Jaume Font, étudiant de la FP en Informatique en Développement d’Applications Web, a effectué son premier mois de séjour dans l’entreprise Lum Magnetic dans le cadre du nouveau modèle de Formation en Entreprise ou Organisation Equivalente (FEMPO). Cette modalité oblige les étudiants à effectuer des séjours pratiques dès la première année afin d’obtenir leur diplôme officiel de formation professionnelle.

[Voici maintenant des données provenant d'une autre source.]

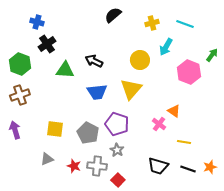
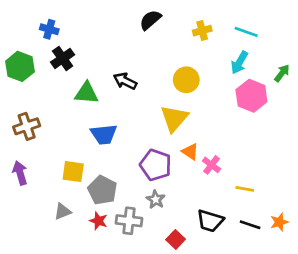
cyan arrow: (166, 47) -> (239, 62), moved
green hexagon: (20, 64) -> (20, 66), moved
blue trapezoid: (97, 92) -> (104, 134), moved
orange triangle: (174, 111) -> (190, 152), moved
gray pentagon: (88, 133) -> (102, 190), moved
red square: (118, 180) -> (176, 239), moved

L’étudiant a qualifié l’expérience de « assez bonne » et a précisé que son travail actuel consiste à appliquer ses connaissances en programmation pour numériser les processus internes. « Dès le début, ils m’ont expliqué différentes parties et m’ont donné des idées et des moyens d’intégrer ici les connaissances que j’ai déjà du cycle », a déclaré Font, qui a également souligné l’apprentissage acquis dans des domaines transversaux comme la domotique et l’administration.
Accompagnement d’équipe
Au cours de son discours après la visite du ministre Antoni Vera aux installations, Font a souligné la fluidité de la communication avec le personnel de l’entreprise. « Tous les gens ont été gentils. J’ai pu poser des questions sans problème et ils ne m’ont pas dit non. J’ai eu des questions sur l’électricité, j’ai discuté avec mes camarades et ils m’ont répondu », a expliqué l’étudiant.
Cette formation pratique comprend un total de 500 heures que l’étudiant doit effectuer jusqu’à la mi-juin prochain. Selon le plan éducatif actuel, ces séjours dans des environnements professionnels réels constituent une condition essentielle pour l’obtention du diplôme, un aspect que le Département de l’Éducation et des Universités renforcera au cours de la prochaine année académique 2026-2027 compte tenu du nombre de 14.500 étudiants de formation professionnelle effectuant simultanément des stages sur les îles.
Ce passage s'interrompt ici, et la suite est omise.